Estimated training cost:
| Component | Value |
|---|---|
| Simulations needed | $10^5$ for $\mathcal{M}_2$; $5 \times 10^5$ for $\mathcal{M}_3$ |
| TTVFast time per simulation | 2 ms ($\mathcal{M}_2$), 10 ms ($\mathcal{M}_3$) |
| Total simulation time | 200 s ($\mathcal{M}_2$), 5000 s ($\mathcal{M}_3$) |
| Network training time | ~1 hr on GPU (normalizing flow with 5 coupling layers) |
| Inference time per target | ~10 ms (single forward pass) |
The simulation budget is entirely feasible. $10^5$ TTVFast simulations at 2 ms each = 3.3 minutes of CPU time. Training a normalizing flow on this dataset takes $\sim$1 hour on a modern GPU. The amortised cost per target system is then essentially zero.
7.3 Evidence Estimation from NPE/NRE¶
Computing the Bayes factor from amortised inference is less straightforward than from nested sampling:
- From NPE: The evidence is not directly available. One can use the "expected posterior ratio" approach: $B_{2,1} \approx q_\phi(\boldsymbol{\theta}_0 | \mathcal{D}) / \pi(\boldsymbol{\theta}_0)$ evaluated at the null-model point — but this is just the Savage-Dickey ratio applied to the neural posterior, with the same limitations discussed in Section 4.3.
- From NRE: The ratio estimator can be marginalised to give an estimate of $Z_k$, but this requires careful calibration and the accuracy of $\ln Z$ estimates from NRE is typically worse than from nested sampling. [Source: Hermans et al. (2022), PMLR 151, 10393]
- Hybrid approach: Use the NPE posterior as a proposal distribution for importance sampling of the evidence integral. This is the "neural importance sampling" approach and can yield accurate $\ln Z$ with far fewer likelihood evaluations than direct nested sampling. [Source: Alsing & Wandelt (2018), MNRAS 476, L60]

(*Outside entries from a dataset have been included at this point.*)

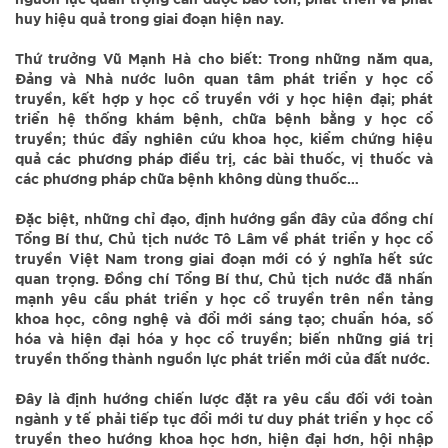
nguồn lực quan trọng cần được bảo tồn, phát triển và phát
huy hiệu quả trong giai đoạn hiện nay.
Thứ trưởng Vũ Mạnh Hà cho biết: Trong những năm qua,
Đảng và Nhà nước luôn quan tâm phát triển y học cổ
truyền, kết hợp y học cổ truyền với y học hiện đại; phát
triển hệ thống khám bệnh, chữa bệnh bằng y học cổ
truyền; thúc đẩy nghiên cứu khoa học, kiểm chứng hiệu
quả các phương pháp điều trị, các bài thuốc, vị thuốc và
các phương pháp chữa bệnh không dùng thuốc…
Đặc biệt, những chỉ đạo, định hướng gần đây của đồng chí
Tổng Bí thư, Chủ tịch nước Tô Lâm về phát triển y học cổ
truyền Việt Nam trong giai đoạn mới có ý nghĩa hết sức
quan trọng. Đồng chí Tổng Bí thư, Chủ tịch nước đã nhấn
mạnh yêu cầu phát triển y học cổ truyền trên nền tảng
khoa học, công nghệ và đổi mới sáng tạo; chuẩn hóa, số
hóa và hiện đại hóa y học cổ truyền; biến những giá trị
truyền thống thành nguồn lực phát triển mới của đất nước.
Đây là định hướng chiến lược đặt ra yêu cầu đối với toàn
ngành y tế phải tiếp tục đổi mới tư duy phát triển y học cổ
truyền theo hướng khoa học hơn, hiện đại hơn, hội nhập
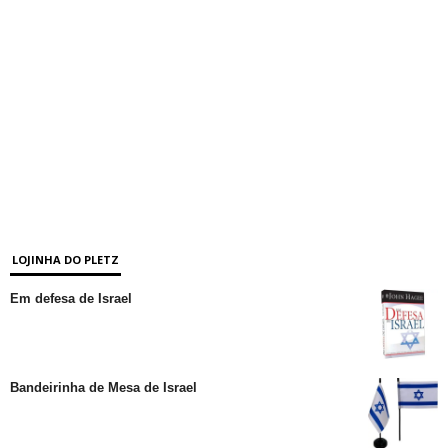
LOJINHA DO PLETZ
Em defesa de Israel
Bandeirinha de Mesa de Israel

7.4 When Amortised Inference Wins vs. When Nested Sampling is Preferred¶
Amortised inference (NPE) is clearly better when: - Many target systems need to be analysed with the same model (the training cost is amortised over all targets) - Real-time or near-real-time posterior updates are needed (e.g., the live posterior dashboard) - The posterior is well-approximated by the normalizing flow (smooth, low-dimensional) - Model comparison is not the primary goal (parameter estimation only)
Nested sampling is clearly better when: - The Bayes factor is the primary quantity of interest (nested sampling computes it natively) - The posterior is highly multimodal with well-separated modes (normalizing flows struggle to represent disconnected modes) - Only a few systems need analysis (training cost dominates) - Posterior accuracy must be verified (nested sampling has well-understood error bounds; NPE accuracy is harder to certify)
[NOVEL] Recommended OpenAstro workflow: 1. Screening pass (NPE): Train an NPE on $10^5$ TTVFast simulations. For each new target with transit timing data, run the NPE to get a rapid ($\sim$10 ms) posterior estimate. Flag systems where the NPE posterior strongly excludes $\mu_c = 0$ (i.e., the posterior concentrates away from zero mass). 2. Confirmation pass (nested sampling): For flagged systems, run full dynesty nested sampling to compute $\ln B_{2,1}$ rigorously. This takes $\sim$100 s per system. 3. Deep inference (BOINC PT): For systems where $\ln B_{2,1} > 5$, run $\mathcal{M}_3$ nested sampling or BOINC parallel tempering to test for additional perturbers.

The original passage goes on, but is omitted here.